= Wang Sa =

Singaporean comedian

Heng Kim Ching, (王锦清 (王錦清, Wáng Jǐnqīng)) (30 March 1925 – 18 January 1998) professionally known as Wang Sa (王沙 (Wáng Shā)), was a Singaporean comedian. He was part of a pair of Singapore comedy duo, Wang Sa and Ye Fong, who were akin to the Laurel and Hardy of the East.

With Ye Fong, Wang often performed as a duet at the New World Amusement Park and on television in the 1960s and 1970s. They were also well-known in Malaysia, Taiwan, and Hong Kong.
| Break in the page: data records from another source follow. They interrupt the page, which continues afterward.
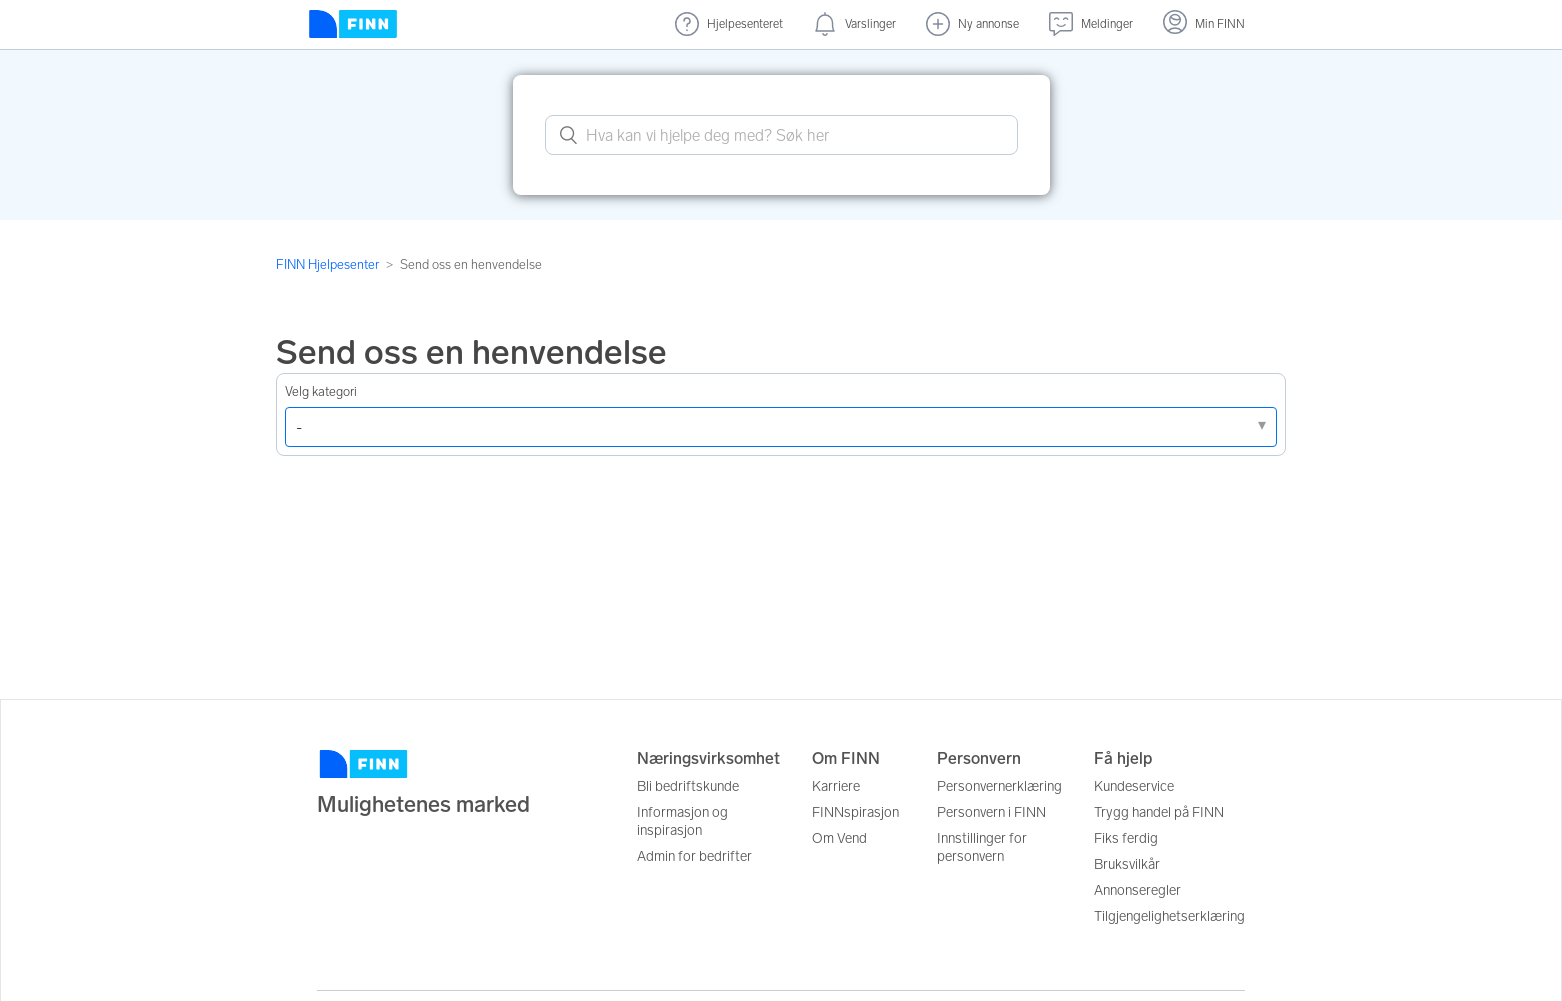 The width and height of the screenshot is (1562, 1001). What do you see at coordinates (1204, 24) in the screenshot?
I see `[Logg inn]` at bounding box center [1204, 24].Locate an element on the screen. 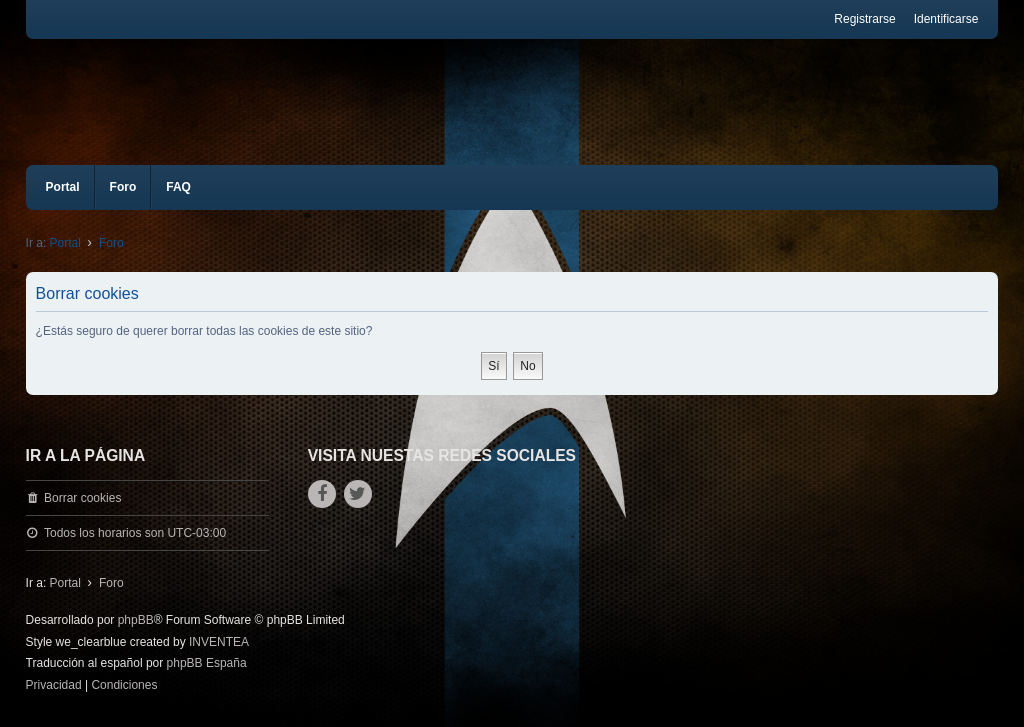 The width and height of the screenshot is (1024, 727). Registrarse [menuitem] is located at coordinates (864, 19).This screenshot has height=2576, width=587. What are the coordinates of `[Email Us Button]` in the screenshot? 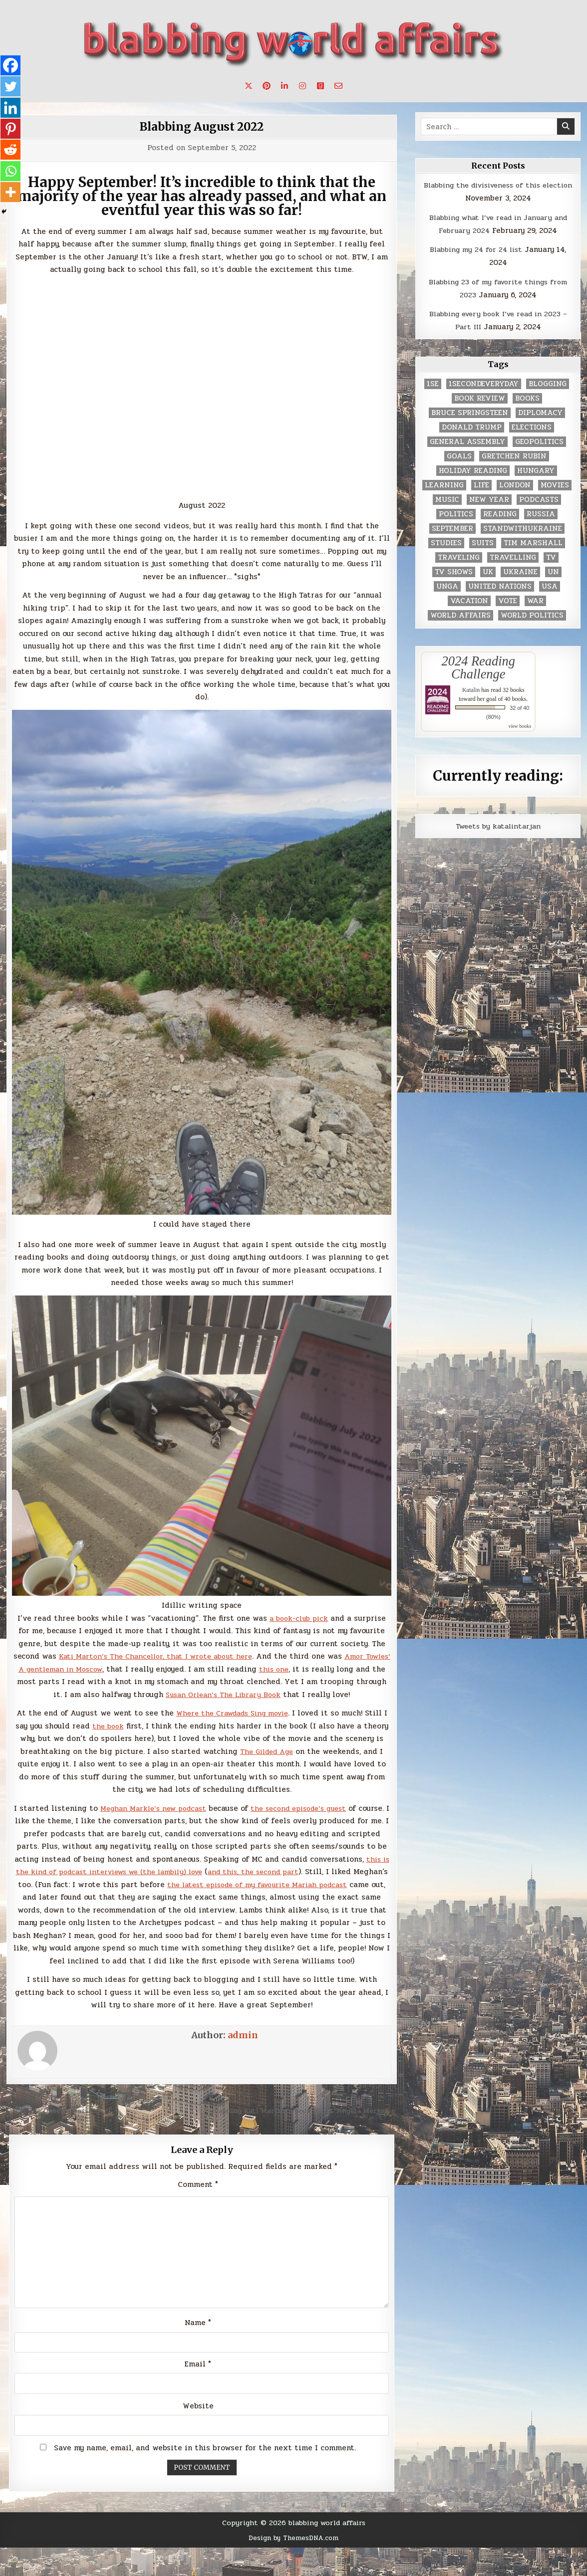 It's located at (338, 86).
Wang died of chronic lung disease on 18 January 1998, aged 73.

== Legacy ==
At the Star Awards 2003, Wang together with Ye, were awarded posthumously the 40th Anniversary Evergreen Achievement Award.

In 2024, Singapore Chinese Cultural Centre (SCCC) and Mediacorp jointly produced a documentary series, Documentary: Legends Of Singapore Comedy, and an exhibition, Legends Of Singapore Comedy: An Exhibition On Wang Sha And Ye Feng, at SCCC on the lives of Ye and Wang.

==Personal life==
He was Chinese Singaporean of Teochew descent from his ancestral roots in Chenghai, Shantou.